Les chiffres sont frappants : les soins médicaux à domicile ont enregistré une hausse de 10,7 %, les services de jardinage ont augmenté de 10,8 % et la construction de logements neufs dans le Noreste du pays — où 23 % de la main-d'œuvre du secteur est née à l'étranger — a cumulé des augmentations allant jusqu'à 15,4 % entre le premier trimestre de 2025 et la même période de 2026.
Dans le secteur alimentaire, les hausses ont également largement dépassé l'inflation sous-jacente, qui était de 2,6 % sur les 12 mois jusqu'en juin 2026. La laitue, par exemple, a augmenté de 32,1 % pendant cette même période ; le lait entier, de 9,0 % ; les pommes, de 7,1 % ; les agrumes frais, de 6,3 % ; et les fruits en conserve, de 7,9 %.
L'impact sur l'emploi est également significatif. Selon le rapport, les mesures migratoires mises en œuvre en 2025 auraient provoqué la perte d'environ 668,000 emplois à travers le pays. Parmi ce total, entre 51,000 et 297,000 postes auraient concerné des travailleurs nés aux États-Unis, et non des immigrants.
La Brookings Institution, dans une analyse de 86 zones métropolitaines ayant connu des vagues d'arrestations d'ICE, a calculé que l'emploi moyen était de 0,73 % inférieur à ce qui était attendu après les opérations, et que chaque arrestation est liée à la perte d'environ 13 emplois au total.

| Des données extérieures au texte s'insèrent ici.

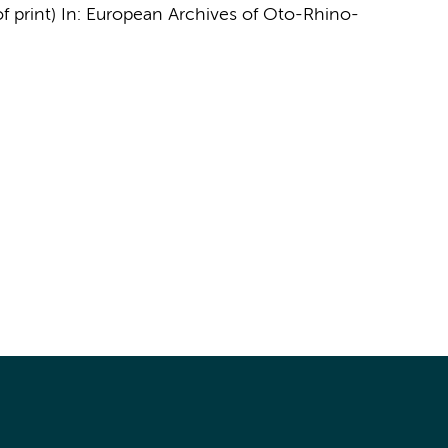
f print)
In:
European Archives of Oto-Rhino-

Dans la vallée du Rio Grande (Texas), l'emploi dans le secteur de la construction a chuté de 5 %. Au niveau national, les permis de construire pour les maisons individuelles ont baissé de 9,5 % entre mars 2025 et juin 2026. Dans les cinq États les plus dépendants de la main-d'œuvre immigrée, l'emploi dans la construction a reculé de 1,3 %, tandis que dans le reste du pays, il a augmenté de 3,3 %.
Une analyse de l'Université de Pennsylvanie a estimé que les opérations de l'ICE ont entraîné 8,1 milliards de visites en moins dans les commerces (et entre 3 et 14 milliards de dollars en dépenses non réalisées). À Minneapolis, la mairie a calculé près de 200 millions de dollars de pertes pour le commerce local en à peine deux mois.
La Floride figure parmi les États les plus vulnérables à cette disruption, avec des secteurs de la construction, de l'hôtellerie, du jardinage et de l'agriculture particulièrement exposés.
Les rafles dans la Petite Havane de Miami et d'autres zones du sud de la Floride ont intensifié la peur au sein des communautés immigrées, ce qui réduit également le trafic dans les commerces même parmi les personnes ayant un statut légal.
Le Dr. C. Daniel Pérez Listón, professeur d'économie à l'Université de Houston, consulté par Telemundo 51, a résumé le mécanisme : « Une réduction de la main-d'œuvre peut diminuer la production et contribuer à l'augmentation des prix ».
La gestion Trump, de son côté, soutient que les déportations améliorent l'accès à l'emploi pour les travailleurs nés aux États-Unis et augmentent les salaires dans certains métiers manuels, bien que cette position ne soit pas la conclusion des études académiques indépendantes citées dans le rapport de America's Voice.